Quick start

Note: Stanford CoreNLP 3.9.1 requires Java 8, but works with Java 9/10 as well. If using Java 9/10, you need to add this Java flag to avoid errors (CoreNLP uses the JAXB module that was deleted from the default libraries for Java 9+):

--add-modules java.se.ee

The minimal command to run Stanford CoreNLP from the command line is:

java -cp "*" edu.stanford.nlp.pipeline.StanfordCoreNLP -file input.txt

If this command is run from the distribution directory, it processes the included sample file input.txt. We use a wildcard "*" after -cp to load all jar files in the current directory – it needs to be in quotes. This command writes the output to an XML file named input.txt.xml in the same directory.

Notes

  • Processing a short text like this is very inefficient. It takes a minute to load everything before processing begins. You should batch your processing.
  • Current releases of Stanford CoreNLP require Java version 8 or higher.
  • Specifying memory: adding, e.g., -Xmx2g before the -cp flag specifies the amount of RAM that Java will make available for CoreNLP. On a 64-bit machine, Stanford CoreNLP typically requires 2GB to run (and it may need up to 6GB, depending on the annotators used and the size of the document to parse). On a 32 bit machine (in 2016, this is most commonly a 32-bit Windows machine), you cannot allocate 2GB of RAM; probably you should try with -Xmx1800m or maybe with just -Xmx1500m, but this amount of memory is a bit marginal. You probably can’t run some annotators, such as the statistical coref. Providing your machine has lots of memory, in most cases Java will now start with a large memory allocation and you shouldn’t need to specify this flag manually.
  • Stanford CoreNLP includes an interactive shell for analyzing sentences. If you do not specify any properties that load input files, you will be placed in the interactive shell. Type q to exit.

Classpath

Your command line has to load the code, libraries, and model jars that CoreNLP uses. These are all contained in JAR files (compressed archives with extension “.jar”) which come in the CoreNLP download or which can be downloaded on demand from Maven Central. The easiest way to make them available is with a command line like this, where /Users/me/corenlp/ should be changed to the path where you put CoreNLP:

java -cp "/Users/me/corenlp/*" edu.stanford.nlp.pipeline.StanfordCoreNLP -file inputFile

Alternatively, you can [add this path to your CLASSPATH environment variable](https://en.wikipedia.org/wiki/Classpath_(Java%29), so these libraries are always available.

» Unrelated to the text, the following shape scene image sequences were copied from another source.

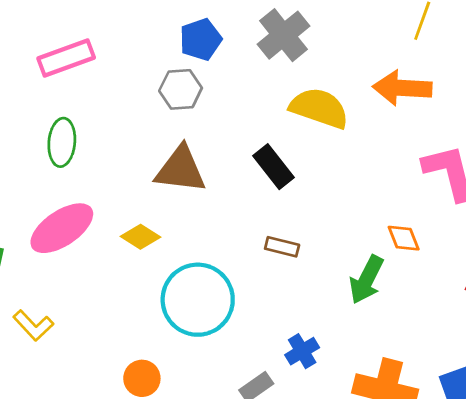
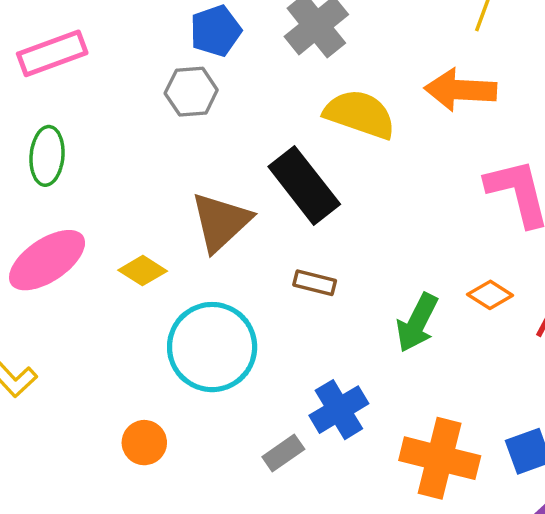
black rectangle: (273, 167) -> (304, 185), size x1.4
brown triangle: (181, 170) -> (221, 222), moved, turned -50
orange diamond: (404, 238) -> (490, 295), moved, turned -36
blue cross: (302, 351) -> (339, 410), size x1.4

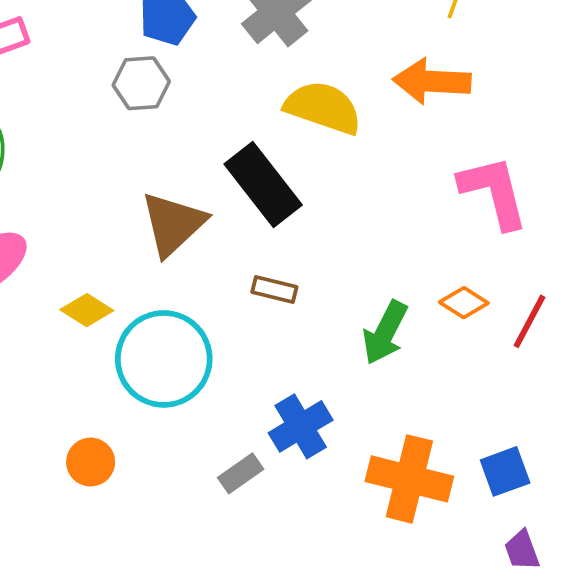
yellow diamond: (143, 271) -> (87, 310), moved

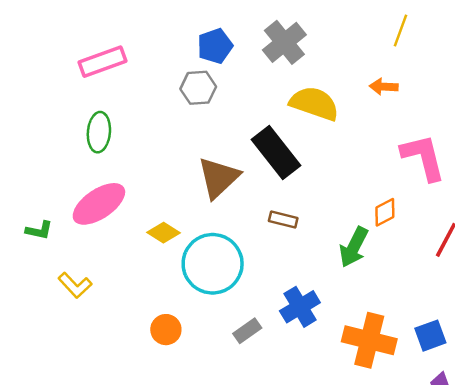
orange arrow: (432, 81) -> (384, 87), size x0.6
orange diamond: (464, 303) -> (385, 212), moved, turned -60
gray rectangle: (241, 473) -> (247, 331), moved

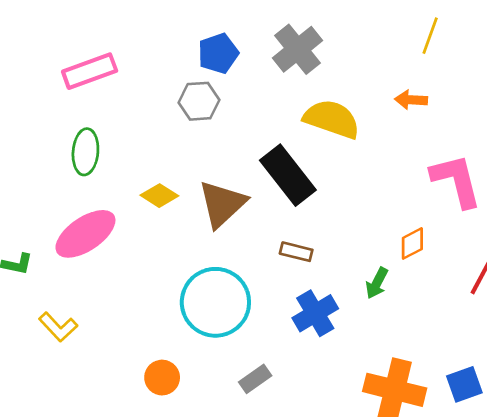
yellow diamond: (164, 233) -> (159, 196), moved
green arrow: (354, 247) -> (377, 283), size x0.7
blue cross: (300, 307) -> (315, 313), moved

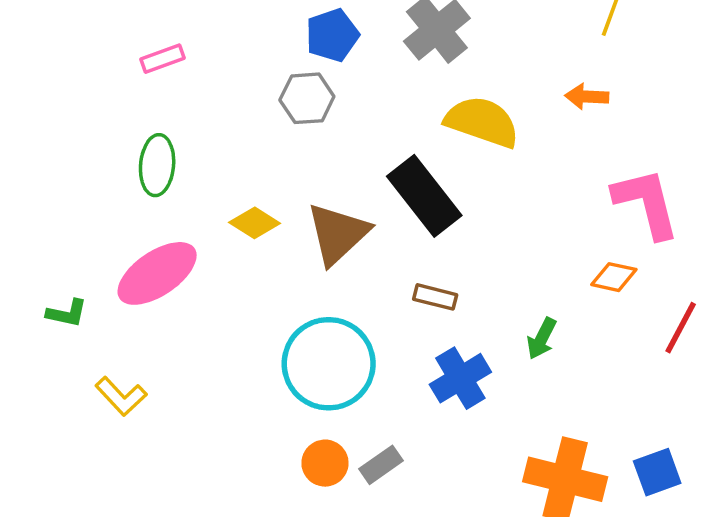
pink rectangle: (90, 71) -> (162, 59), size x0.6
orange diamond: (412, 243) -> (614, 277), moved, turned 40
orange circle: (162, 378) -> (325, 463), moved

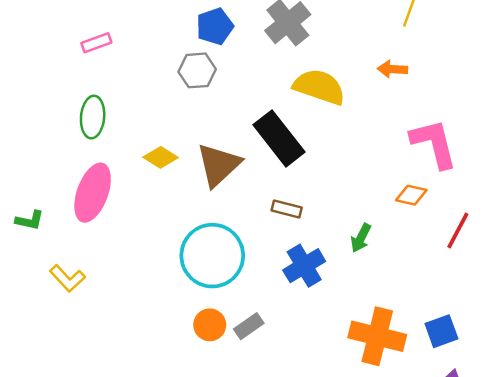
pink ellipse: (157, 273) -> (93, 193), turned -36

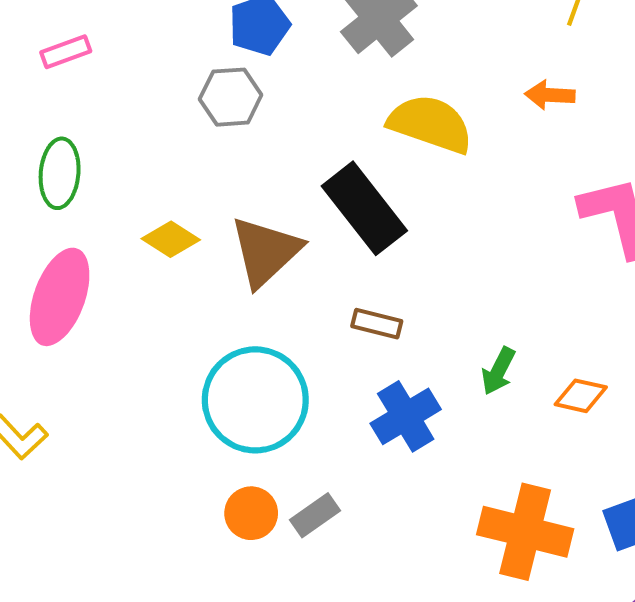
orange diamond: (411, 195) -> (581, 396), moved

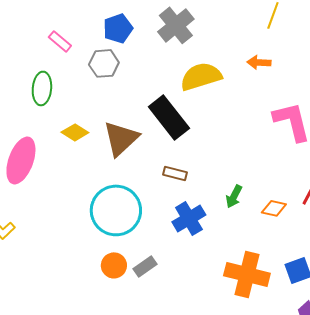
pink rectangle: (66, 52) -> (60, 41), moved, turned 60
yellow semicircle: (430, 124) -> (201, 76), turned -36
green ellipse: (60, 173) -> (42, 88), moved

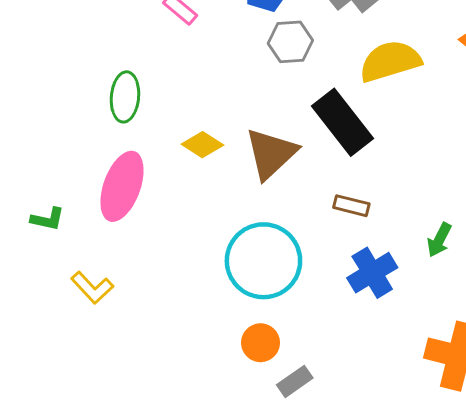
gray hexagon: (104, 63) -> (290, 42), moved
green ellipse: (42, 88) -> (125, 97), moved
gray rectangle: (145, 266) -> (295, 381), moved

The “*” (which must be enclosed in quotes) says to add all JAR files in the given directory to the classpath. You can also individually specify the needed jar files. Use the following sort of command line, adjusting the JAR file date extensions VV to your downloaded release.

java -cp stanford-corenlp-VV.jar:stanford-corenlp-VV-models.jar:xom.jar:joda-time.jar:jollyday.jar:ejml-VV.jar -Xmx2g edu.stanford.nlp.pipeline.StanfordCoreNLP -file inputFile

The command above works for Mac OS X or Linux. For Windows, the colons (:) separating the jar files need to be semi-colons (;). If you are not sitting in the distribution directory, you’ll also need to include a path to the files before each.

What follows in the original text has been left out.